## [YOUR OBJECTIVE]
Without including any picture, repeat the records below exactly.

*-*-*

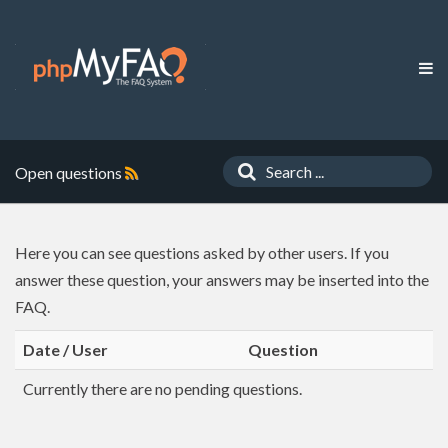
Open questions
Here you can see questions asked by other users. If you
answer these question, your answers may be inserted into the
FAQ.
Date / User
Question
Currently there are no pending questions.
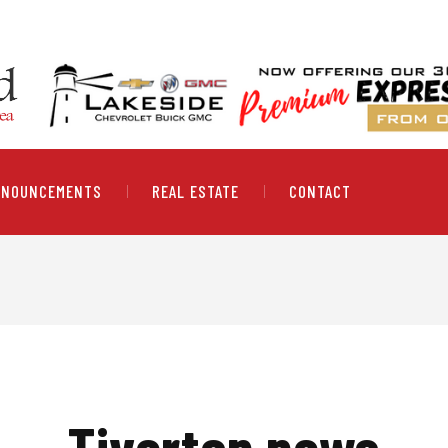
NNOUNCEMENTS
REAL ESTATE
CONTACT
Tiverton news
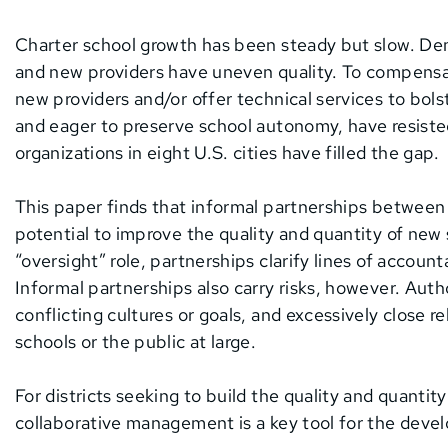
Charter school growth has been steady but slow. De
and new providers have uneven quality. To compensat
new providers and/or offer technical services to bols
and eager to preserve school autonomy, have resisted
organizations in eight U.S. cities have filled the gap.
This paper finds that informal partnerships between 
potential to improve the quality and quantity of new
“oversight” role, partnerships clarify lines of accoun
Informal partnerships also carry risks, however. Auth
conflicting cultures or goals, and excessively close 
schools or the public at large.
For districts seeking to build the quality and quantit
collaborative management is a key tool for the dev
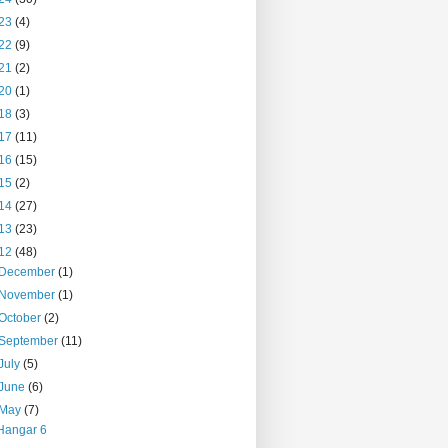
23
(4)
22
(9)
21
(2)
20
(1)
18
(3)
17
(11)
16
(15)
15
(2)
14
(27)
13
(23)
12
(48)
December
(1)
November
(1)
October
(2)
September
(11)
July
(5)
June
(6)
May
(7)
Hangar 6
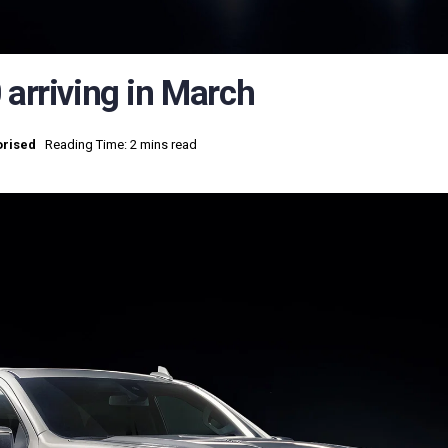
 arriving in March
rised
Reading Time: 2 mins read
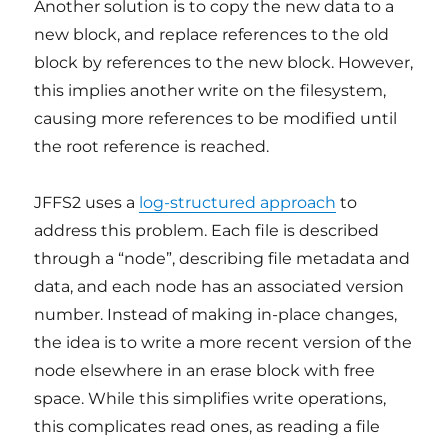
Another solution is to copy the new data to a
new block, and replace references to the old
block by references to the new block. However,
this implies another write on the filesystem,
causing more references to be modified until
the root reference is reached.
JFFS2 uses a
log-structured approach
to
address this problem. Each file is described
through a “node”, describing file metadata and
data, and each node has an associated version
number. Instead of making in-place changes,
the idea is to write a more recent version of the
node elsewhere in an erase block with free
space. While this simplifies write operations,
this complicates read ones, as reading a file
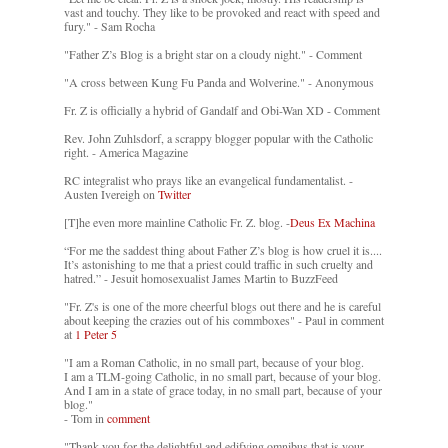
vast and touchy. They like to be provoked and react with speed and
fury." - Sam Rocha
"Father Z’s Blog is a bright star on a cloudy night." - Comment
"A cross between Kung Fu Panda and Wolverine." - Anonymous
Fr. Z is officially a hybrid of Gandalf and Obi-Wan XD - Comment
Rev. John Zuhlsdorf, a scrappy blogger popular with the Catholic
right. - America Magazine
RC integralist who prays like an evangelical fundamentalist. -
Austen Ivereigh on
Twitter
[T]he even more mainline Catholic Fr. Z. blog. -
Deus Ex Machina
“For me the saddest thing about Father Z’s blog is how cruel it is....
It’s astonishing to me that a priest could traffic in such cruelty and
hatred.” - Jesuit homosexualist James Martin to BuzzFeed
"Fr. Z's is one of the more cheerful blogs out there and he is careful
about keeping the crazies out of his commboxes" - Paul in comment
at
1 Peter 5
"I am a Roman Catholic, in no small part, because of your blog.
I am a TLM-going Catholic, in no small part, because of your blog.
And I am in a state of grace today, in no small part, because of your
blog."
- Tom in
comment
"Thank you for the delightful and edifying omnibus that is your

*-*-*

## [SOLUTION TO THE EXERCISE]
Open questions
Here you can see questions asked by other users. If you
answer these question, your answers may be inserted into the
FAQ.
Date / User
Question
Currently there are no pending questions.
NNOUNCEMENTS
REAL ESTATE
CONTACT
Tiverton news
Charter school growth has been steady but slow. De
and new providers have uneven quality. To compensat
new providers and/or offer technical services to bols
and eager to preserve school autonomy, have resisted
organizations in eight U.S. cities have filled the gap.
This paper finds that informal partnerships between 
potential to improve the quality and quantity of new
“oversight” role, partnerships clarify lines of accoun
Informal partnerships also carry risks, however. Auth
conflicting cultures or goals, and excessively close 
schools or the public at large.
For districts seeking to build the quality and quantit
collaborative management is a key tool for the dev
23
(4)
22
(9)
21
(2)
20
(1)
18
(3)
17
(11)
16
(15)
15
(2)
14
(27)
13
(23)
12
(48)
December
(1)
November
(1)
October
(2)
September
(11)
July
(5)
June
(6)
May
(7)
Hangar 6
 arriving in March
rised
Reading Time: 2 mins read
Another solution is to copy the new data to a
new block, and replace references to the old
block by references to the new block. However,
this implies another write on the filesystem,
causing more references to be modified until
the root reference is reached.
JFFS2 uses a
log-structured approach
to
address this problem. Each file is described
through a “node”, describing file metadata and
data, and each node has an associated version
number. Instead of making in-place changes,
the idea is to write a more recent version of the
node elsewhere in an erase block with free
space. While this simplifies write operations,
this complicates read ones, as reading a file
vast and touchy. They like to be provoked and react with speed and
fury." - Sam Rocha
"Father Z’s Blog is a bright star on a cloudy night." - Comment
"A cross between Kung Fu Panda and Wolverine." - Anonymous
Fr. Z is officially a hybrid of Gandalf and Obi-Wan XD - Comment
Rev. John Zuhlsdorf, a scrappy blogger popular with the Catholic
right. - America Magazine
RC integralist who prays like an evangelical fundamentalist. -
Austen Ivereigh on
Twitter
[T]he even more mainline Catholic Fr. Z. blog. -
Deus Ex Machina
“For me the saddest thing about Father Z’s blog is how cruel it is....
It’s astonishing to me that a priest could traffic in such cruelty and
hatred.” - Jesuit homosexualist James Martin to BuzzFeed
"Fr. Z's is one of the more cheerful blogs out there and he is careful
about keeping the crazies out of his commboxes" - Paul in comment
at
1 Peter 5
"I am a Roman Catholic, in no small part, because of your blog.
I am a TLM-going Catholic, in no small part, because of your blog.
And I am in a state of grace today, in no small part, because of your
blog."
- Tom in
comment
"Thank you for the delightful and edifying omnibus that is your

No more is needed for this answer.